We’d blocked off this first sisterhood meeting in our diaries months ago and I had big hopes for it to turn out as something enlightening and uplifting, something that in the future I couldn’t life without. I wasn’t wrong.

Try it for yourself. You don’t even need to have tarot at your fingertips or any shared hobby at all. Just choose a day that works for a small group of you, huddle together through the cold seasons and talk about intentions, dreams and challenges. Where do you find yourself in your life at this present moment? Where do you wish to be this time next year? What are you grateful for? What would you change?

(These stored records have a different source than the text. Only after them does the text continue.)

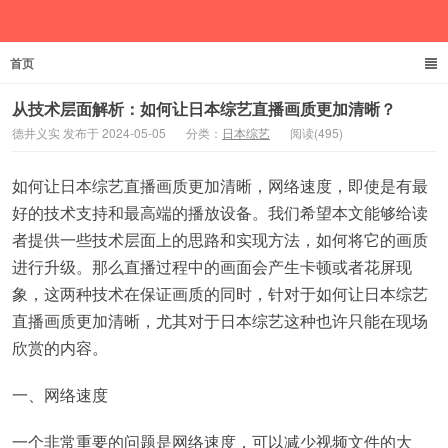
首页
德井义实
从技术层面解析：如何让日本综艺直播画质更加清晰？
德井义实 发布于 2024-05-05
分类：
日本综艺
阅读(495)
如何让日本综艺直播画质更加清晰，网络速度，即使是有最
好的技术支持和最高端的播放设备。我们希望本文能够给读
者提供一些技术层面上的思路和实现方法，如何将它的画质
进行升级。那么直播过程中的画面会产生卡顿或者花屏现
象，这两种技术在保证画质的同时，针对于如何让日本综艺
直播画质更加清晰，尤其对于日本综艺这种也许只能在现场
欣赏的内容。
一、网络速度
一个非常重要的问题是网络速度，可以减少视频文件的大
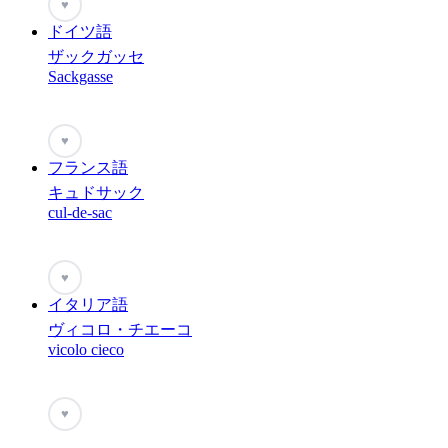
♥
ドイツ語
ザックガッセ
Sackgasse
♥
フランス語
キュドサック
cul-de-sac
♥
イタリア語
ヴィコロ・チエーコ
vicolo cieco
♥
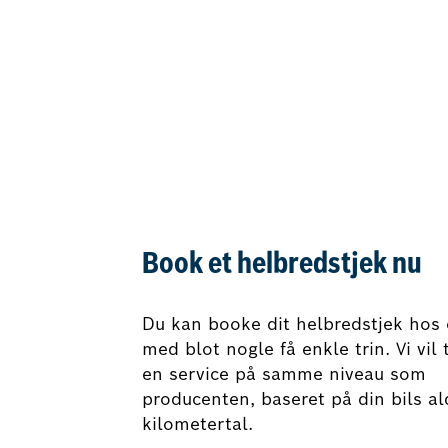
Book et helbredstjek nu
Du kan booke dit helbredstjek hos 
med blot nogle få enkle trin. Vi vil 
en service på samme niveau som
producenten, baseret på din bils al
kilometertal.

In these small meetings with big intentions, these quiet moments with close sisters, we can find what we’ve been looking for all along.

thinking about retreating

Retreat 900

Tonight I’m packing my (various) suitcase(s) in preparation of disappearing into the woods for 6 days. I’ve spent today tidying the house, catching up on various projects, and I think I’m ready to retreat.

Have you ever just blocked off a period time to do absolutely nothing? In today’s busy ‘YOLO’ world, I find it completely liberating. I blogged earlier this week about feeling the need to cram as much into life as possible, and we all do this with our time off work.

So, earlier this year, me and my mum decided to have a ‘retreat week’, in her cosy Cotswolds house which is nestled between clusters of forestry up a mile long dirt track into the hills. It is not my childhood home but it is home, a peaceful blackspot: 300m-high views across beautiful scenery, no mobile phone signal, horrendous WiFi strength and unlimited chocolate biscuits and champagne.

If you didn’t know, my mum is a professional tarot reader who has been practicing witchcraft the entire of her adult life. I learn something new from her every time we make magic together. She’s also learning bits and bobs from me too – how blogging, vlogging and social media can help share her skills with the world.

The next week is quite structure-less, as all relaxation weeks should be, but there are a few things we’re scheduled to do. The next 150 hours of my life will be spent: sleeping, eating, drinking, chatting, reading, writing, tarot-ing, learning, walking, meditating, chanting, thinking, summoning, channelling, connecting, re-charging, re-focusing and re-connecting.

I’m so excited, you’d think I was getting on a plane tomorrow morning! I’ll no doubt be blogging every day next week but in the meantime, the top of my thinking list is something along the lines of this:

Sometimes we have to retreat from the world in order to see what is right in front of, or within, us.